Essa asserção, claramente, pode ser posta em dúvida, mas o importante aqui é a tendência geral: a sociedade ocidental já se considerava suficientemente civilizada como para perseguir e deter os abusos em relação aos nativos, e a escravidão, ainda que formalmente, já estava posta fora do marco legal. As condições reais, obviamente, foram muito distintas, mas estamos falando agora da atitude geral imperante na sociedade.

 

Em qualquer caso, vemos um quadro totalmente diferente daquele mostrado tanto por Grann, no seu livro, como por Gray, no seu filme. Na realidade, a sociedade inglesa de então e, particularmente, sua comunidade científica, já era muito mais esclarecida do que é mostrado na versão Grann–Gray, tendo avançado muito mais longe em comparação com os espanhóis do século XVI na sua percepção da população nativa do Novo Mundo. E essa sociedade teria aceitado com mais benevolência as hipóteses de Fawcett se na realidade fossem idênticas às de Nordenskiöld – as quais, por certo, não causaram qualquer tormenta no mundo científico na época. De modo que, inevitavelmente, as bases do conceito de "Z" desenvolvido pelo verdadeiro Fawcett tinham que ser muito mais não usuais, 'heréticas' e fantásticas do que cacos de cerâmica e ídolos na selva para causar tamanha desconfiança e assombro entre seus contemporâneos – se for o contrário, então tocaria ainda ao mesmo Nordenskiöld a sorte de se converter num "fantasista" e "louco" marginalizado pela ciência.

 

Pelo momento, vamos deixar aqui a análise da conferência de 1911, para ainda voltar a ela brevemente na parte final deste trabalho.

 

h) Segunda expedição cinematográfica: visita aos Guarayo e o malvado Murray

 

Passando a encarar a segunda expedição cinematográfica, podemos constatar que, de ponto de vista da veracidade histórica, temos aqui o melhor trecho de todo o filme – ainda que, como de costume, estragado pelas graves falhas gerais, que provêm de orientação ideológica geral do diretor do filme.

 

Ainda que fictícia como tal, essa expedição unifica em si os detalhes da quarta e quinta expedições reais de Fawcett (1910 e 1911), mostrados com alto grau de certeza. Tais detalhes são, precisamente, a visita aos índios Guarayo, em 1910, e o fracasso da jornada por causa da inaptidão de James Murray, em 1911.

 


O Fawcett cinematográfico sai do rio ao encontro dos Guarayo.
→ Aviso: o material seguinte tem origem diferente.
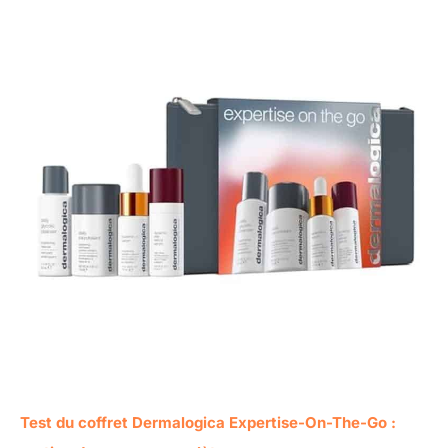
Test du coffret Dermalogica Expertise-On-The-Go :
Fonte: "The Lost City Of Z" – "Z, A Cidade Perdida" (print).

 

A comitiva dessa expedição é exatamente a da real expedição de 1911 (Fawcett, Costin, Manley e Murray). De acordo com a legenda no filme, a expedição está tendo lugar na "Amazônia inexplorada, em maio de 1912". O encontro com os Guarayo, já tratado por nós na anterior parte deste trabalho (a rajada de flechas a partir da margem do rio, melodia no acordeão tocada por um dos membros da comitiva e a entrada de Fawcett no rio para estabelecer contato pacífico com os índios, tentativa que, afinal, foi coroada de êxito) é mostrado de forma praticamente impecável do ponto de vista dos fatos. Da mesma forma, são bem mostrados alguns dos importantes detalhes da visita aos Guarayo relatados pelo genuíno Fawcett, como a oferta, de parte dos índios, de urucum, a pintura vegetal, e a forma muito peculiar da pescaria praticada por essa tribo. Eis como esta última foi descrita pelo genuíno Fawcett:

 

"Eles usam... o leite da árvore 'manuna' ou 'solimão', cujo nome científico é, creio eu, Hura crepitans, do gênero Euphorbia, para a captura de peixes. Na manhã seguinte ao encontro, fui com alguns dos índios a uma lagoa na floresta. Aqui, flutuando na superfície da água, perfeitamente vivos e ainda absolutamente incapazes de fugir, havia peixes de todos os tipos, grandes e pequenos, dos quais eles selecionavam os mais saborosos para a comida. O leite é simplesmente derramado na água e, à medida que se espalha, todo peixe que entra em contato com ele fica paralisado e, no entanto, não é afetado como alimento. Mais ainda, o efeito parece durar vários dias sem matar o peixe" (Fawcett, 1911: 389).

 

Por certo o Barão Nordenskiöld teve a oportunidade de observar a mesma maneira de pescar entre as tribos da região do rio Inambari, próxima à do Heath: "Os Yamiaca e os Atsahuaca têm uma maneira de pegar peixes envenenando a água com uma certa raiz" (Nordenskiöld, 1906: 124-5).

 

A pescaria Guarayo em etapas, reproduzida fielmente no filme.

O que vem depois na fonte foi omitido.